June 2019

Abstracts of the QSIT Lunch Seminar, Thursday, June 6, 2019

Quantum Error Correction via Hamiltonian Learning

Eliska Greplova – Condensed Matter Theory and Metamaterials (Huber group), ETH Zurich

Successful implementation of error correction is imperative for fault-tolerant quantum computing. At present, the toric code, surface code and related stabilizer codes are state of the art techniques in error correction.
Standard decoders for these codes usually assume uncorrelated single qubit noise, which can prove problematic in a general setting.
In this work, we use the knowledge of topological phases of modified toric codes to identify the underlying Hamiltonians for certain types of imperfections. The Hamiltonian learning is employed to adiabatically remove the underlying noise and approach the ideal toric code Hamiltonian. This approach can be used regardless of correlations. Our method relies on a neural network reconstructing the Hamiltonian given as input a linear amount of expectation values. The knowledge of the Hamiltonian offers significant improvement of standard decoding techniques.

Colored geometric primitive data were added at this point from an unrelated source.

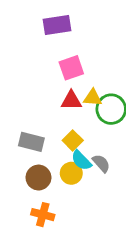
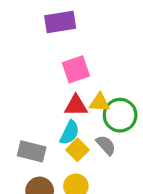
cyan semicircle: (81, 160) -> (70, 133), moved, turned -110
gray semicircle: (101, 163) -> (106, 145), moved

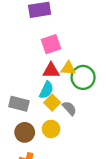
gray semicircle: (106, 145) -> (69, 108), moved

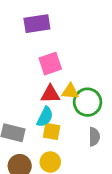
yellow square: (52, 103) -> (52, 131), turned -35
gray semicircle: (69, 108) -> (94, 137), moved, turned 42

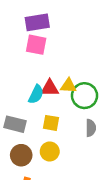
pink square: (50, 64) -> (36, 45), moved, turned 30
cyan semicircle: (45, 117) -> (36, 94), moved

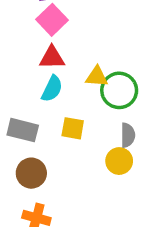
pink square: (36, 45) -> (52, 20), turned 35
red triangle: (50, 88) -> (52, 58), moved
yellow circle: (50, 151) -> (119, 161), moved

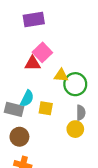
pink square: (52, 20) -> (42, 52), moved
cyan semicircle: (52, 89) -> (27, 98), moved

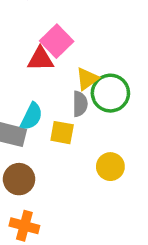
yellow triangle: (61, 75) -> (87, 79), turned -40
gray semicircle: (81, 113) -> (80, 104), moved

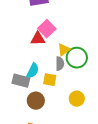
brown circle: (19, 179) -> (36, 101), moved

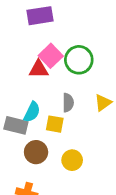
yellow triangle: (64, 50) -> (103, 103), moved
green circle: (77, 58) -> (79, 60), moved
yellow circle: (77, 99) -> (72, 160), moved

The THz Quantum Cascade Laser: past and future challenges

Lorenzo Bosco – Quantum Optoelectronics Group (Faist group), ETH Zurich

THz radiation is subject to a wide range of research and technological efforts, from solid state fundamental physics to biomedicine and astrophysics. However, widespread application are often hindered by the lack of compact and powerful THz sources. A promising candidate for this role is the quantum cascade laser (QCL), although it currently requires cryogenic cooling since they only operate below 200 K. After seven years from the last improvement in temperature performance, we present the first THz QCL operating on a thermoelectric cooler, up to a record-high temperature of 210 K. The design achieves high-temperature operation thanks to a systematic optimization by means of a non-equilibrium Green's function model, which also reliably reproduces the experimental results. Thanks to the relatively high peak power measured at 206 K (>1 mW), the laser spectra were acquired with a commercial room-temperature detector, making the whole setup cryogenic free and paving the way to possible applications.